Is mapping the BCG vaccine-induced immune responses the key to improving the efficacy against tuberculosis?

机构信息

From the, La Jolla Institute for Immunology, La Jolla, CA, USA.

Department of Medicine, University of California San Diego, USA.

出版信息

J Intern Med. 2020 Dec;288(6):651-660. doi: 10.1111/joim.13191. Epub 2020 Nov 19.

DOI:10.1111/joim.13191
PMID:33210407
原文链接:https://pmc.ncbi.nlm.nih.gov/articles/PMC9432460/
Abstract

In recent years, the century-old Mycobacterium bovis Bacillus Calmette-Guérin (BCG) vaccine against tuberculosis (TB) has been re-evaluated for its capacity to stem the global tide of TB. There is increasing evidence that the efficacy of BCG can be improved by the modified administration methods and schedules. Here, we first discuss recent approaches of vaccine administration, revaccination or boosting that have been used to try to improve the efficacy of BCG against TB. We then dive deeper into studies investigating the immune correlates of protection and describe studies that have investigated BCG-specific T-cell responses and the influence of environmental exposures.

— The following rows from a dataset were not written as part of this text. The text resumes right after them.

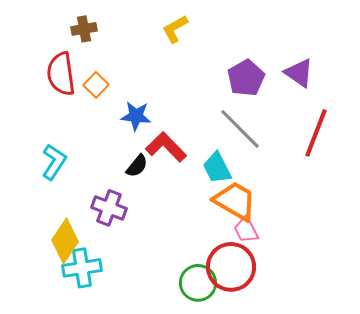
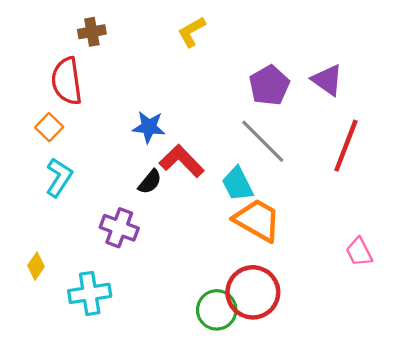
orange square: (96, 85) -> (49, 127), moved
pink trapezoid: (246, 230) -> (359, 252), moved
yellow diamond: (65, 241) -> (36, 266), moved, size x0.6

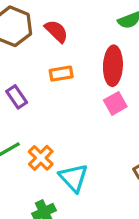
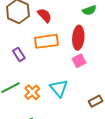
orange rectangle: (61, 74) -> (47, 41), size x1.6
cyan triangle: (74, 178) -> (59, 88), moved

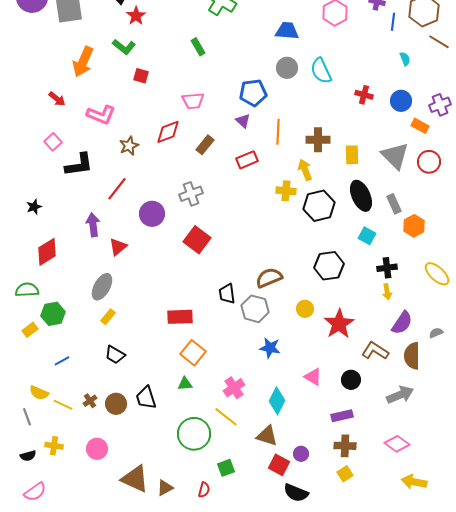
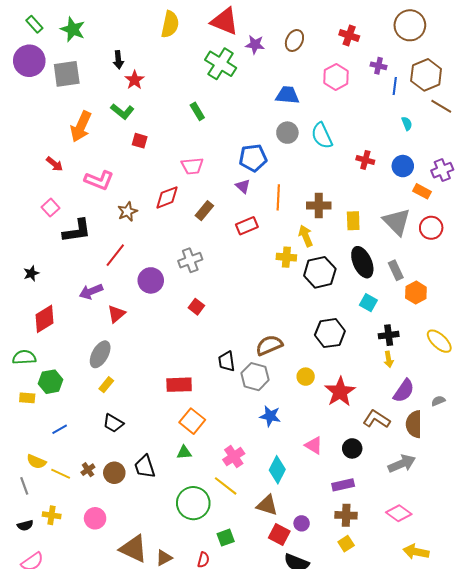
purple arrow: (93, 225) -> (91, 292), turned -105
red square: (197, 240) -> (196, 307), size x0.6
yellow rectangle: (30, 330) -> (27, 398), turned 42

These studies all highlight that there is still a lot to learn about the immune response induced by BCG, both in terms of phenotype and specificity, which has been surprisingly understudied. We argue that several critical gaps in knowledge exist and must be addressed by future research to rationally improve the efficacy of BCG, including comprehensive, proteome-wide understanding of the epitopes derived from BCG recognized by BCG-vaccinated individuals, the phenotype of responding antigen-specific T cells and how previous exposure to environmental mycobacteria affect these parameters and thus influence vaccine efficacy. The development of modern techniques allows us to answer some of these questions to better understand how BCG works in terms of both protection against TB and the immune response that it triggers.

摘要

近年来,用于预防结核病(TB)的百年牛型分枝杆菌卡介苗(BCG)疫苗在防治全球结核病流行方面的作用重新受到评估。越来越多的证据表明,通过改变接种方法和方案可以提高 BCG 的效力。在这里,我们首先讨论了最近用于尝试提高 BCG 对结核病疗效的疫苗接种管理、再接种或加强接种方法。然后,我们更深入地研究了免疫保护相关因素,并描述了研究 BCG 特异性 T 细胞反应和环境暴露影响的研究。这些研究都强调,人们对 BCG 诱导的免疫反应,无论是表型还是特异性,仍有很多需要了解,而这方面的研究出人意料地很少。我们认为,未来的研究必须解决几个关键的知识空白,以合理地提高 BCG 的功效,包括全面、全蛋白质组水平了解 BCG 疫苗接种个体识别的 BCG 衍生表位、应答抗原特异性 T 细胞的表型以及先前接触环境分枝杆菌如何影响这些参数,从而影响疫苗功效。现代技术的发展使我们能够回答其中的一些问题,从而更好地了解 BCG 在预防结核病和引发的免疫反应方面的作用。